Gotta love following “the science” and “the data”, right?

That notwithstanding, let’s work with the 80% number.

Question: 80% of what? The total population (335 million) or the adult population 18 and older (250 million)?

Children under 18 are 25% of the U.S. population.

“The science” seems agreed that children are minimally susceptible to getting infected and, if infected, are minimally prone to transmit the virus.

And, none of the current vaccines are approved for use on children under 18.

We’ll assume that the 80% applies to the 250 million adults 18 and older.

That sets our herd immunity target at 200 million adults 18 and older (80% x 250 million).


The vaccinated

Already, about 45 million people have received first doses of vaccine.

There has been a stream of recent evidence that the 1st dose effectiveness of the vaccines is, by itself, very high … over 80%.

Note: Evidence is scant regarding the durability of the induced immunity — i.e. whether it is of short or long duration.

So, we’ll count all 45 million 1st-dosers as immunized.


Confirmed COVID survivors

Also, we know that there have been almost 30 million confirmed COVID cases.

COVID survivors are generally presumed to be immune.

Makary points out that that reinfections have occurred in less than 1% of people — and when they do occur, the cases are mild.

Again, the durability of the immunity is a big unknown unknown.

So, we’ll count the 30 million confirmed COVID cases as being “naturally” immune.

To be precise, I should subtract the 500,000 confirmed cases that didn’t survive. I didn’t, simply to keep working in round numbers.

That gets us up to 75 million people already having immunities … leaving 125 million still to be vaccinated to reach herd immunity.

At the current vaccination rate (1.5 million each day) it will take about 85 days to reach herd immunity.

Note: Key assumptions are that COVID survivors defer their vaccinations and that all vaccine doses are for 1st shots.

That pushes us to late may or early June.

Still very good … not April, but well before back-to-school in the Fall..

And, there’s a big swing factor that can make the situation even rosier…


Unconfirmed COVID cases

There’s a very large group of people who are probably immune but oft-ignored.

These are the “hidden” COVID infectees who don’t exhibit symptoms (i.e. “asymptomatic”) and haven’t been tested.

These “unconfirmed COVID cases” are immune, too … right?

How many of them are there?

Makary says that testing has been capturing only from 10% to 25% of infections.

The Institute for Health Metrics and Evaluation (IHME) estimates that the “detection rate” is higher — in the range of 25% to 50%. Source

We’ll assume 25% (the top of Makary’s range and bottom of IHME’s) … which translates to about 3 “unconfirmed” (i.e. asymptomatic) cases for every confirmed case.

Using that factor, there are about 90 million unconfirmed COVID survivors who are also immune. (30 million confirmed cases x 3)

That pushes the number of people with immunities to 165 million.

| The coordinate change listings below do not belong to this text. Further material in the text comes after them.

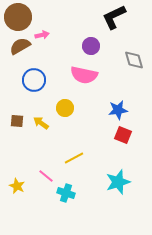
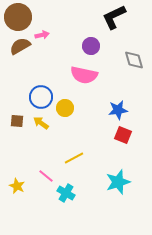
blue circle: moved 7 px right, 17 px down
cyan cross: rotated 12 degrees clockwise
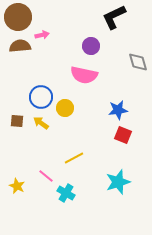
brown semicircle: rotated 25 degrees clockwise
gray diamond: moved 4 px right, 2 px down
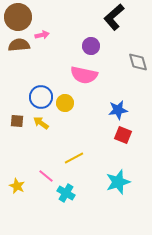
black L-shape: rotated 16 degrees counterclockwise
brown semicircle: moved 1 px left, 1 px up
yellow circle: moved 5 px up
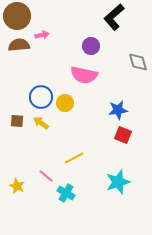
brown circle: moved 1 px left, 1 px up
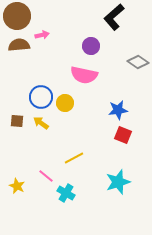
gray diamond: rotated 40 degrees counterclockwise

45 million vaccinated + 30 million confirmed cases + 90 million unconfirmed cases equals 165 million

So, we’re still 35 million short of Fauci’s 80%herd immunity target.

No problem.

At the current vaccination rate (1.5 million per day) it will take about 30 days to reach the herd immunity threshold if all of the shots are 1st shots … and 60 days if 1st & 2nd shots are split 50/50.

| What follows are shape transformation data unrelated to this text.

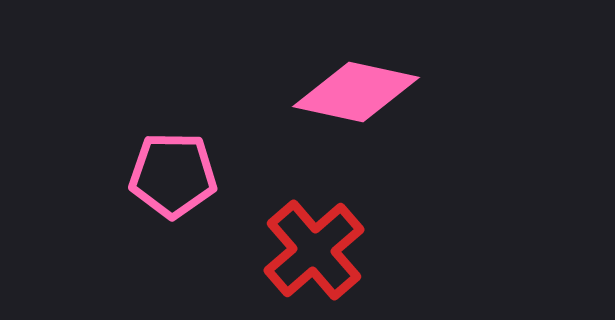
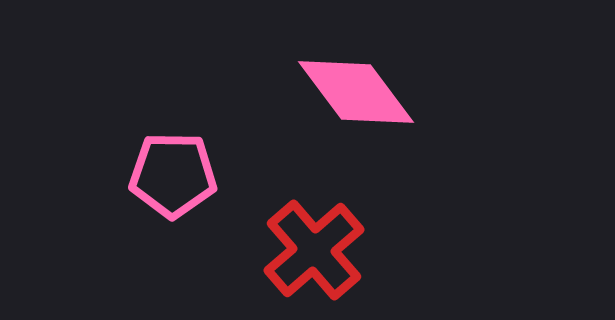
pink diamond: rotated 41 degrees clockwise
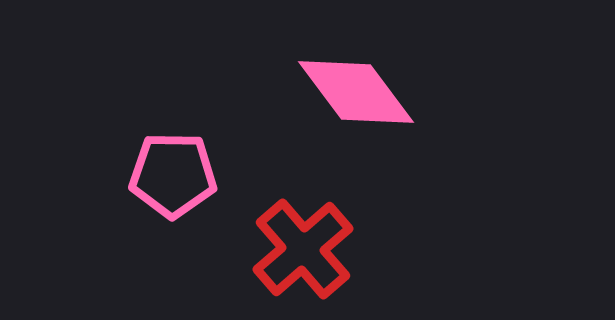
red cross: moved 11 px left, 1 px up
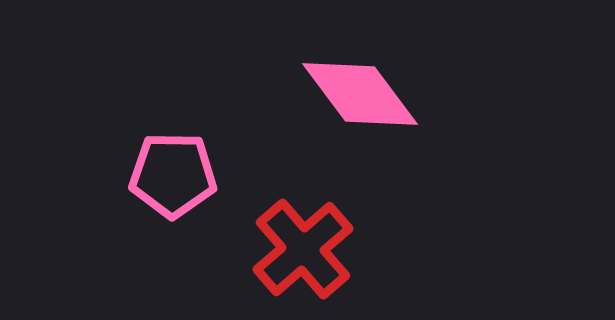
pink diamond: moved 4 px right, 2 px down
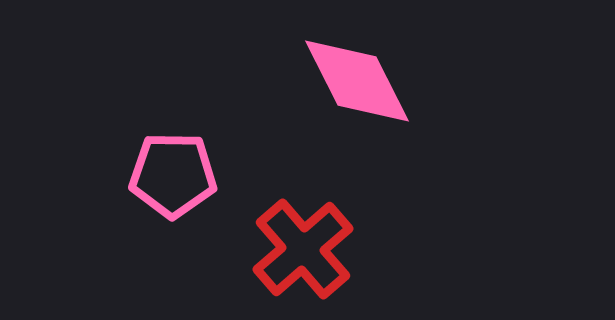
pink diamond: moved 3 px left, 13 px up; rotated 10 degrees clockwise
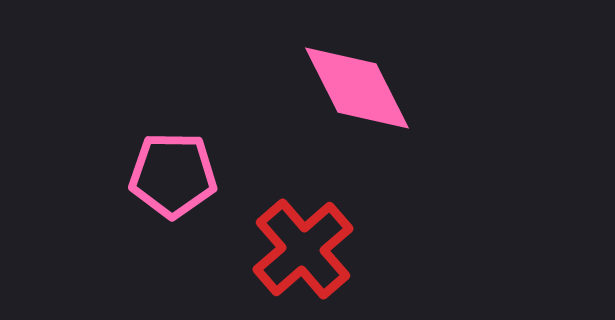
pink diamond: moved 7 px down
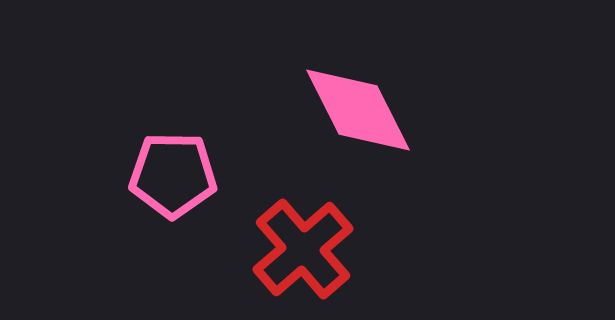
pink diamond: moved 1 px right, 22 px down
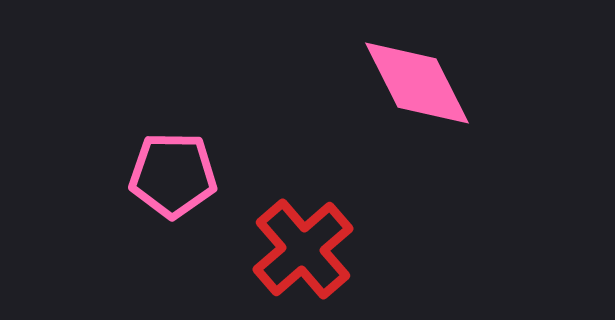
pink diamond: moved 59 px right, 27 px up
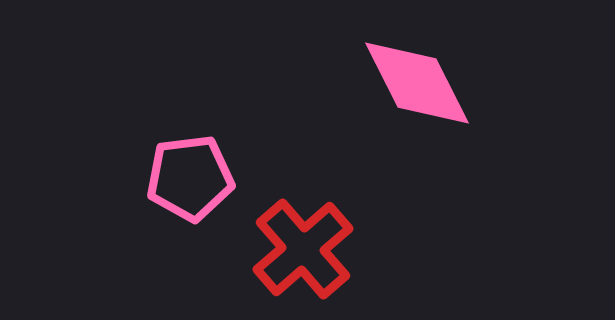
pink pentagon: moved 17 px right, 3 px down; rotated 8 degrees counterclockwise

That puts us in late April or early May


Bottom line

Herd immunity doesn’t require that 80% of the (adult) population be vaccinated. Rather, it requires that the sum of vaccinated people and COVID survivors must hit 80%.

Even if we only count the confirmed COVID survivors (30 million) and already vaccinated people (45 million), it will only take about 85 days to reach herd immunity (200 million) at the current vaccination rate (1.5 million each day)

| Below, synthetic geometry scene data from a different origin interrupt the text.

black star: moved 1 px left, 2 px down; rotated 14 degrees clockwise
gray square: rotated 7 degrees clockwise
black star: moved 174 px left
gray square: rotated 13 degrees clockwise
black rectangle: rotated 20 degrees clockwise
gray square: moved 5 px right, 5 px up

But, that assumes that COVID survivors don’t get vaccinated and that all vaccinations go to 1st-dosers.

There are issues with both of those groups — identification of unconfirmed cases requires testing before vaccinations … and deferring 2nd doses entails risk.

For more detail see VAX: Breaking thru the vaccination bottlenecks…

All things considered, I’m getting more confident that herd immunity is possible … sooner rather than later.